Page:Le dictionnaire de l'Academie françoise, 1835, T1, A-H.djvu/36

La bibliothèque libre.
Le texte de cette page a été corrigé et est conforme au fac-similé.
xxx PRÉFACE.

Cependant, quoiqu'on abusât parfois de la langue, comme on abusait de l'esprit, le caractère général en était conservé dans l'usage et dans les bons écrits. Les expressions fausses et maniérées prenaient faveur ; mais elles passaient de mode assez promptement. A Rome, Sénèque, dont la naissance remonte à l'empire d'Auguste, se plaignait déjà que son siècle ne parlait plus latin[1] ; et il le prouve par de nombreux exemples d'autrui, auxquels il aurait pu mêler parfois les siens. Chez nous, la décadence a été bien moins hâtive et moins sensible. C'est sur ses vieux jours seulement que Voltaire laisse échapper la même plainte que Sénèque, et dit anathème au mauvais langage français de son temps.

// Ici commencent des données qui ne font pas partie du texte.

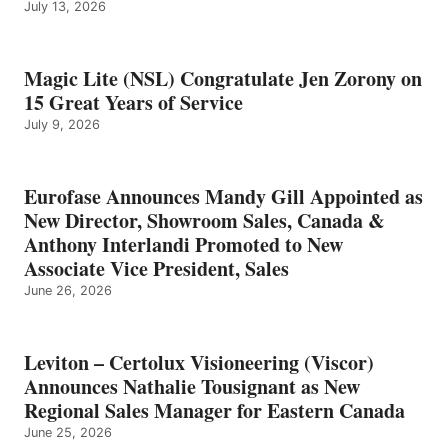
July 13, 2026
Magic Lite (NSL) Congratulate Jen Zorony on
15 Great Years of Service
July 9, 2026
Eurofase Announces Mandy Gill Appointed as
New Director, Showroom Sales, Canada &
Anthony Interlandi Promoted to New
Associate Vice President, Sales
June 26, 2026
Leviton – Certolux Visioneering (Viscor)
Announces Nathalie Tousignant as New
Regional Sales Manager for Eastern Canada
June 25, 2026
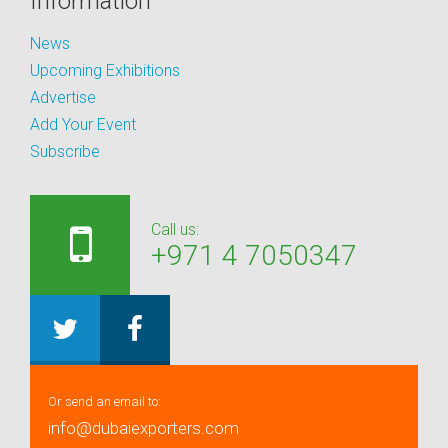
Information
News
Upcoming Exhibitions
Advertise
Add Your Event
Subscribe
Call us:
+971 4 7050347
Or send an email to:
info@dubaiexporters.com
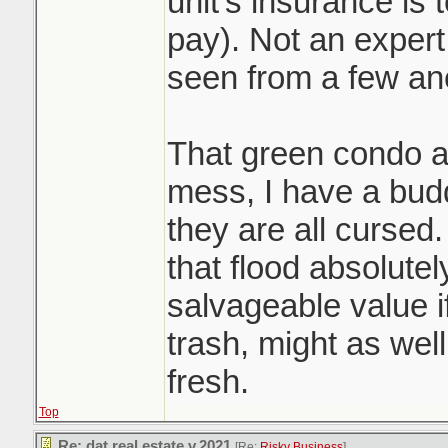
unit's insurance is
pay). Not an expert 
seen from a few an
That green condo a
mess, I have a budd
they are all curse
that flood absolute
salvageable value i
trash, might as well
fresh.
Top
Re: dat real estate v.2021
[Re:
Risky Business
]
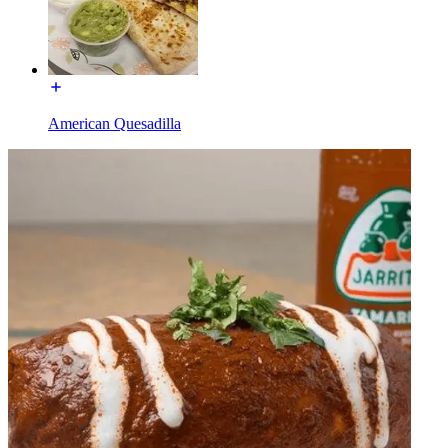
American Quesadilla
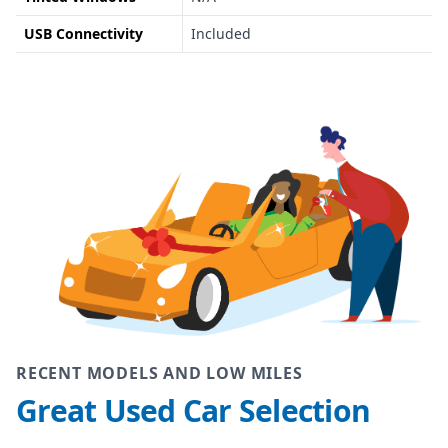
USB Connectivity
Included
RECENT MODELS AND LOW MILES
Great Used Car Selection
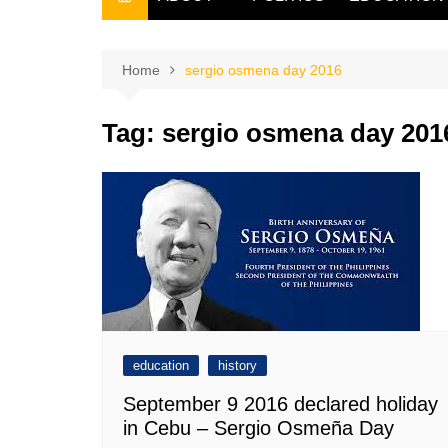
THE FILIPINO SCRIBE
THE OWNER
Home
sergio osmena day 2016
Tag:
sergio osmena day 201
education
history
September 9 2016 declared holiday
in Cebu – Sergio Osmeña Day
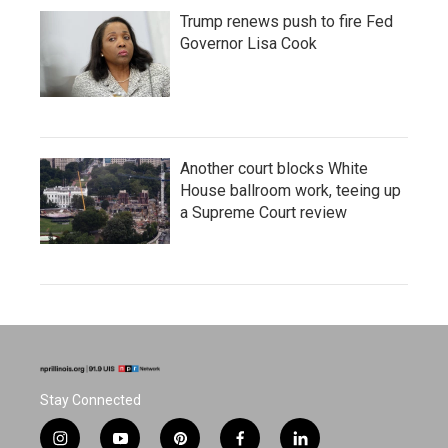
Trump renews push to fire Fed
Governor Lisa Cook
Another court blocks White
House ballroom work, teeing up
a Supreme Court review
Stay Connected
i
y
p
f
l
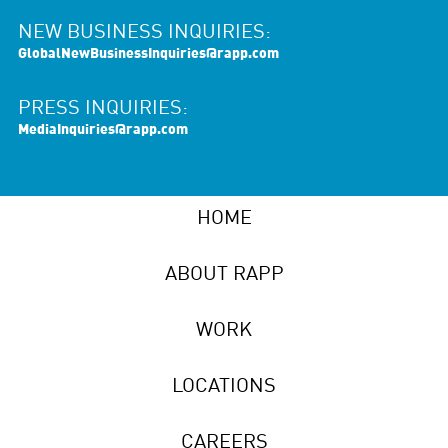
NEW BUSINESS INQUIRIES:
GlobalNewBusinessInquiries@rapp.com
PRESS INQUIRIES:
MediaInquiries@rapp.com
HOME
ABOUT RAPP
WORK
LOCATIONS
CAREERS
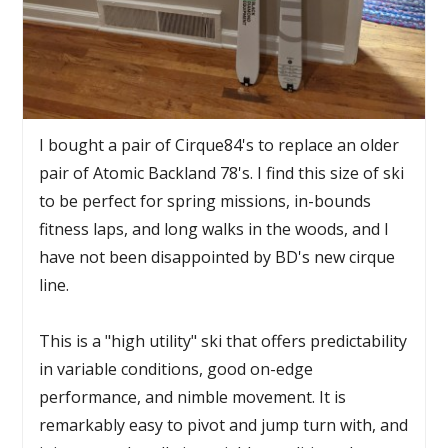
I bought a pair of Cirque84's to replace an older
pair of Atomic Backland 78's. I find this size of ski
to be perfect for spring missions, in-bounds
fitness laps, and long walks in the woods, and I
have not been disappointed by BD's new cirque
line.
This is a "high utility" ski that offers predictability
in variable conditions, good on-edge
performance, and nimble movement. It is
remarkably easy to pivot and jump turn with, and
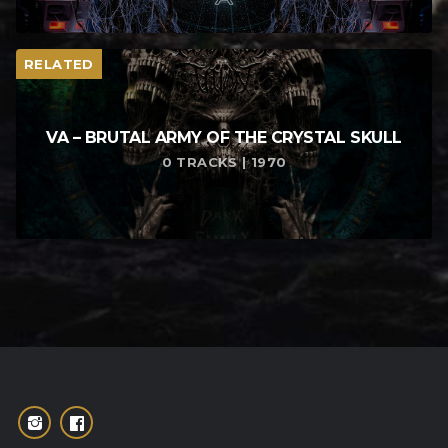
RELATED
VA – BRUTAL ARMY OF THE CRYSTAL SKULL
0 TRACKS | 1970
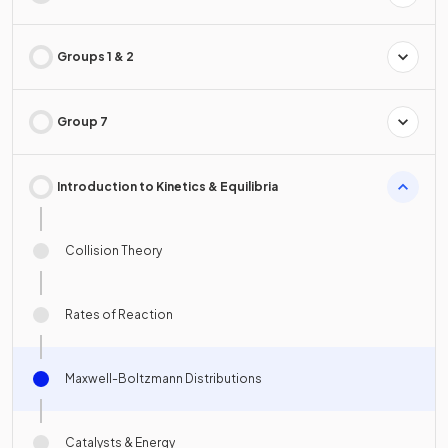
Groups 1 & 2
Group 7
Introduction to Kinetics & Equilibria
Collision Theory
Rates of Reaction
Maxwell-Boltzmann Distributions
Catalysts & Energy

Dans la perpétuelle occupation littéraire du dix-huitième siècle, la langue, en effet, après avoir gagné en abondance, en variété, en aptitude encyclopédique, devait perdre pour le goût, la vérité, l'expression des sentiments, les choses enfin qui tiennent non à la science, mais à l'art. L'esprit philosophique l'avait sans doute encore heureusement travaillée. La prose française gardait, sous le burin de Montesquieu, la précision, la vigueur, la pureté du trait et l'éclat des images de Pascal ; elle s'élevait avec Buffon à cette magnificence de paroles qui est l'éloquence sans la passion ; elle était, dans Rousseau, tour à tour sévère et didactique, ou véhémente et colorée. Diderot la pliait avec imagination et justesse à l'expression du détail des arts ; Condillac la rappelait sans cesse, par logique et par système, à cette clarté que Voltaire avait d'instinct et par génie ; Dumarsais la décomposait avec la sagacité des grammairiens de Port-Royal.

Mais, au-dessous de ces grands travaux, la manie philosophique gâtait la langue par l'affectation et l'emphase ; et cette décadence, aggravée par l'inévitable exagération des imitateurs, se reconnaissait même sous la main des maîtres. C'est aux écrits de Rousseau que Voltaire dépité emprunte quelques exemples de mauvais langage, qui ont bien disparu pour nous dans la diction si savante de l'orateur genevois. Mais l'art même de ce beau style ne s'éloignait-il pas du caractère de notre langue ? Un des hommes de notre siècle qui savait le mieux le français et le grec, et, bien plus, un écrivain de rare talent, Courier, a dit quelque part : « Pour la langue, il n'est femmelette du dix-septième siècle qui n'en remontrât aux Buffon et aux Rousseau. » En ôtant de ce mot l'hyperbole du caprice et de l'humeur, il y reste quelque chose de vrai sur l'altération qu'avait éprouvée le génie simple et libre de notre langue.

Le Dictionnaire, tel que l'avait conçu l'Académie, n'est, à cet égard, qu'un insuffisant témoin, par la sécheresse de sa forme, et sa méthode de constater l'usage, et non le caprice ou le talent des écrivains. Les éditions qu'on en donna jusqu'en 1740, faites dans un ordre nouveau, augmentées de quelques détails de grammaire, et appauvries de quelques gallicismes, ne marquaient presque aucun

  1. « Quod nunc vulgò breviarium dicitur, olìm, quùm latinè loqueremur, summarium vocabatur. » (Senec. Epist. XXXIX.)